Assigned task: Drop the pictures and repeat the remaining data exactly.
☆ ☆ ☆ ☆ ☆ ☆ ☆
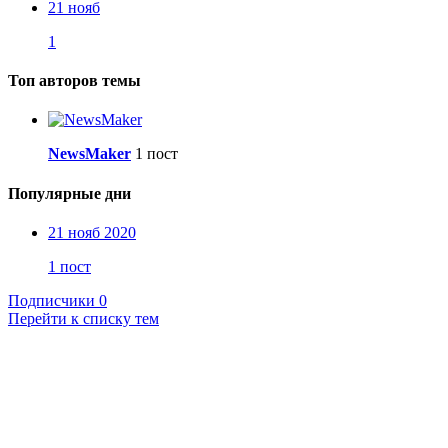
21 нояб
1
Топ авторов темы
NewsMaker
1 пост
Популярные дни
21 нояб 2020
1 пост
Подписчики
0
Перейти к списку тем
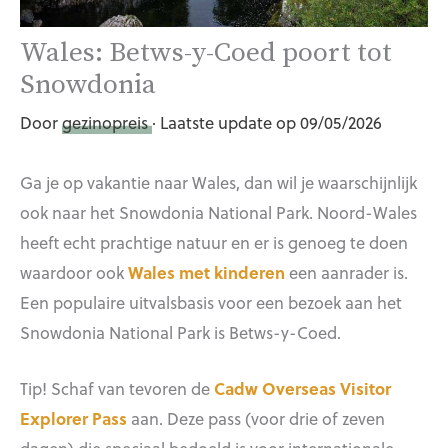
Wales: Betws-y-Coed poort tot
Snowdonia
Door
gezinopreis
· Laatste update op 09/05/2026
Ga je op vakantie naar Wales, dan wil je waarschijnlijk
ook naar het Snowdonia National Park. Noord-Wales
heeft echt prachtige natuur en er is genoeg te doen
waardoor ook
Wales met kinderen
een aanrader is.
Een populaire uitvalsbasis voor een bezoek aan het
Snowdonia National Park is Betws-y-Coed.
Tip! Schaf van tevoren de
Cadw Overseas Visitor
Explorer Pass
aan. Deze pass (voor drie of zeven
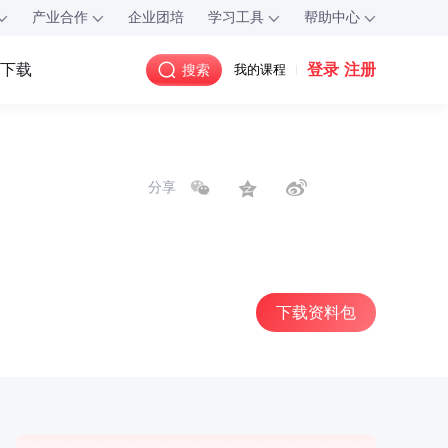
产业合作
企业团培
学习工具
帮助中心
登录
注册
P下载
搜索
我的课程
分享
下载资料包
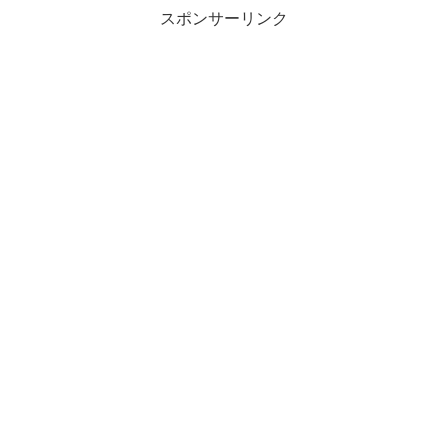
スポンサーリンク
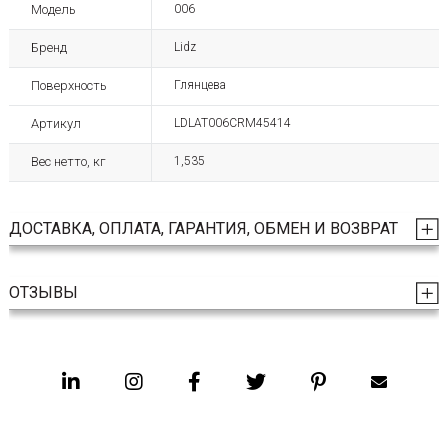
Модель
006
Бренд
Lidz
Поверхность
Глянцева
Артикул
LDLAT006CRM45414
Вес нетто, кг
1,535
ДОСТАВКА, ОПЛАТА, ГАРАНТИЯ, ОБМЕН И ВОЗВРАТ
ОТЗЫВЫ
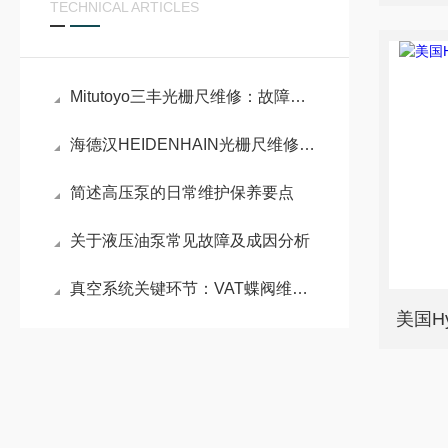
TECHNICAL ARTICLES
Mitutoyo三丰光栅尺维修：故障排查与维护实践
海德汉HEIDENHAIN光栅尺维修：结构与故障分析
简述高压泵的日常维护保养要点
关于液压油泵常见故障及成因分析
真空系统关键环节：VAT蝶阀维修原理与密封性能重构技术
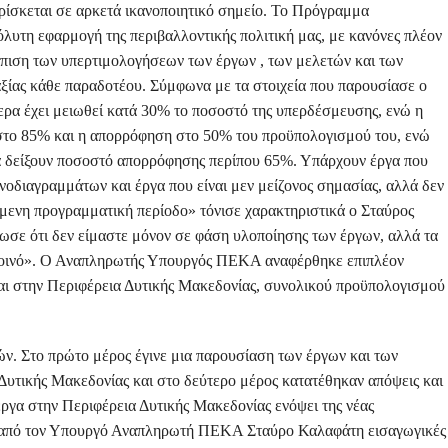
ίσκεται σε αρκετά ικανοποιητικό σημείο. Το Πρόγραμμα
όλυτη εφαρμογή της περιβαλλοντικής πολιτική μας, με κανόνες πλέον
ώπιση των υπερτιμολογήσεων των έργων , των μελετών και των
ξίας κάθε παραδοτέου. Σύμφωνα με τα στοιχεία που παρουσίασε ο
ερα έχει μειωθεί κατά 30% το ποσοστό της υπερδέσμευσης, ενώ η
στο 85% και η απορρόφηση στο 50% του προϋπολογισμού του, ενώ
ς θα δείξουν ποσοστό απορρόφησης περίπου 65%. Υπάρχουν έργα που
ονοδιαγραμμάτων και έργα που είναι μεν μείζονος σημασίας, αλλά δεν
όμενη προγραμματική περίοδο» τόνισε χαρακτηριστικά ο Σταύρος
ωσε ότι δεν είμαστε μόνον σε φάση υλοποίησης των έργων, αλλά τα
κοινό». Ο Αναπληρωτής Υπουργός ΠΕΚΑ αναφέρθηκε επιπλέον
ι στην Περιφέρεια Δυτικής Μακεδονίας, συνολικού προϋπολογισμού
. Στο πρώτο μέρος έγινε μια παρουσίαση των έργων και των
ικής Μακεδονίας και στο δεύτερο μέρος κατατέθηκαν απόψεις και
ργα στην Περιφέρεια Δυτικής Μακεδονίας ενόψει της νέας
 από τον Υπουργό Αναπληρωτή ΠΕΚΑ Σταύρο Καλαφάτη εισαγωγικές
☆ ☆ ☆ ☆ ☆ ☆ ☆
Task solution:
21 нояб
1
Топ авторов темы
NewsMaker
1 пост
Популярные дни
21 нояб 2020
1 пост
Подписчики
0
Перейти к списку тем
Wales: Betws-y-Coed poort tot
Snowdonia
Door
gezinopreis
· Laatste update op 09/05/2026
Ga je op vakantie naar Wales, dan wil je waarschijnlijk
ook naar het Snowdonia National Park. Noord-Wales
heeft echt prachtige natuur en er is genoeg te doen
waardoor ook
Wales met kinderen
een aanrader is.
Een populaire uitvalsbasis voor een bezoek aan het
Snowdonia National Park is Betws-y-Coed.
Tip! Schaf van tevoren de
Cadw Overseas Visitor
Explorer Pass
aan. Deze pass (voor drie of zeven
产业合作
企业团培
学习工具
帮助中心
登录
注册
P下载
搜索
我的课程
分享
下载资料包
スポンサーリンク
Модель
006
Бренд
Lidz
Поверхность
Глянцева
Артикул
LDLAT006CRM45414
Вес нетто, кг
1,535
ДОСТАВКА, ОПЛАТА, ГАРАНТИЯ, ОБМЕН И ВОЗВРАТ
ОТЗЫВЫ
TECHNICAL ARTICLES
Mitutoyo三丰光栅尺维修：故障排查与维护实践
海德汉HEIDENHAIN光栅尺维修：结构与故障分析
简述高压泵的日常维护保养要点
关于液压油泵常见故障及成因分析
真空系统关键环节：VAT蝶阀维修原理与密封性能重构技术
ίσκεται σε αρκετά ικανοποιητικό σημείο. Το Πρόγραμμα
όλυτη εφαρμογή της περιβαλλοντικής πολιτική μας, με κανόνες πλέον
ώπιση των υπερτιμολογήσεων των έργων , των μελετών και των
ξίας κάθε παραδοτέου. Σύμφωνα με τα στοιχεία που παρουσίασε ο
ερα έχει μειωθεί κατά 30% το ποσοστό της υπερδέσμευσης, ενώ η
στο 85% και η απορρόφηση στο 50% του προϋπολογισμού του, ενώ
ς θα δείξουν ποσοστό απορρόφησης περίπου 65%. Υπάρχουν έργα που
ονοδιαγραμμάτων και έργα που είναι μεν μείζονος σημασίας, αλλά δεν
όμενη προγραμματική περίοδο» τόνισε χαρακτηριστικά ο Σταύρος
ωσε ότι δεν είμαστε μόνον σε φάση υλοποίησης των έργων, αλλά τα
κοινό». Ο Αναπληρωτής Υπουργός ΠΕΚΑ αναφέρθηκε επιπλέον
ι στην Περιφέρεια Δυτικής Μακεδονίας, συνολικού προϋπολογισμού
. Στο πρώτο μέρος έγινε μια παρουσίαση των έργων και των
ικής Μακεδονίας και στο δεύτερο μέρος κατατέθηκαν απόψεις και
ργα στην Περιφέρεια Δυτικής Μακεδονίας ενόψει της νέας
 από τον Υπουργό Αναπληρωτή ΠΕΚΑ Σταύρο Καλαφάτη εισαγωγικές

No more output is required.